ASSIGNMENT
Copy the lines below verbatim. Begin with the first and end with the line containing "ipõdemist või SARS-CoV-2".

TASK DATA
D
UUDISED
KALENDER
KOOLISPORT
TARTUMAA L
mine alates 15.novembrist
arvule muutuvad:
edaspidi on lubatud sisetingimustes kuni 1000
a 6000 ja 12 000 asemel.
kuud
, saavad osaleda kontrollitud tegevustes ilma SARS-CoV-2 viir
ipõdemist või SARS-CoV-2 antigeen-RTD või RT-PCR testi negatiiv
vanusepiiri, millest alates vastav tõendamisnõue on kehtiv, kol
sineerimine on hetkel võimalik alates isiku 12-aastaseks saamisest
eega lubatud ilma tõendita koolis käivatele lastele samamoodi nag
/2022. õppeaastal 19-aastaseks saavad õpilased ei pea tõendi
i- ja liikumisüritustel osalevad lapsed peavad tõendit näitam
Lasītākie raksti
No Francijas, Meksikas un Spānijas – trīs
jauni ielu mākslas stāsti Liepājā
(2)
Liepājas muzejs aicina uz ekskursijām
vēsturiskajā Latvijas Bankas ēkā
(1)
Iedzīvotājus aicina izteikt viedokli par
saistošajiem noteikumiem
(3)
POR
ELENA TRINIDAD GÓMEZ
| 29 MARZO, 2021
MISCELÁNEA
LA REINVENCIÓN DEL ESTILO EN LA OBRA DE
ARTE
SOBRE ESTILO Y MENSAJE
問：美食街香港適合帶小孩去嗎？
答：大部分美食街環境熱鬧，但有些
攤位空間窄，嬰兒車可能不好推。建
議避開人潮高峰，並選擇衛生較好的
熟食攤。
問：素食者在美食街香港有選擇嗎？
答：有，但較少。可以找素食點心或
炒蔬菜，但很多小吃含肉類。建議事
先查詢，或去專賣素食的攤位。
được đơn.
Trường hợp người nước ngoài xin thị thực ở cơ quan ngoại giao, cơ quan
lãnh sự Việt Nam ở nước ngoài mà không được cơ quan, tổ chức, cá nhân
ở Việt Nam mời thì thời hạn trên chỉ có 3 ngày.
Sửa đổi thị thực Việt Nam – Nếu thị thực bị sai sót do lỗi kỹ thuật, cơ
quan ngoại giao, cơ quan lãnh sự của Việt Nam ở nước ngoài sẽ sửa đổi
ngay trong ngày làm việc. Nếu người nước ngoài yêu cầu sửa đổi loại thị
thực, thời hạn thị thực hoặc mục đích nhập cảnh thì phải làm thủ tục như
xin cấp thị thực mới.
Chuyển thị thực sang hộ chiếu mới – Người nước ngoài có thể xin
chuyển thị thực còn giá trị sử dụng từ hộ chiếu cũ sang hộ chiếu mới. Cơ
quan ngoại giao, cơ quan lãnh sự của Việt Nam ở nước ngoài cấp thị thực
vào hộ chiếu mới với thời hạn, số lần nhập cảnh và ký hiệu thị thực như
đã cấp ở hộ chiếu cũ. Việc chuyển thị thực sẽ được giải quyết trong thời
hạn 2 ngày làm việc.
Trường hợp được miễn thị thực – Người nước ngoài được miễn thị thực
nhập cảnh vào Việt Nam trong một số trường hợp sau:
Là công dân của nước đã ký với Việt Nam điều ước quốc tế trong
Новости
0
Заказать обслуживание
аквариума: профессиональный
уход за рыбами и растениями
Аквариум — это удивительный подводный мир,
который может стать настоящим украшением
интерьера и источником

SOLUTION TO THIS TASK
D
UUDISED
KALENDER
KOOLISPORT
TARTUMAA L
mine alates 15.novembrist
arvule muutuvad:
edaspidi on lubatud sisetingimustes kuni 1000
a 6000 ja 12 000 asemel.
kuud
, saavad osaleda kontrollitud tegevustes ilma SARS-CoV-2 viir
ipõdemist või SARS-CoV-2 antigeen-RTD või RT-PCR testi negatiiv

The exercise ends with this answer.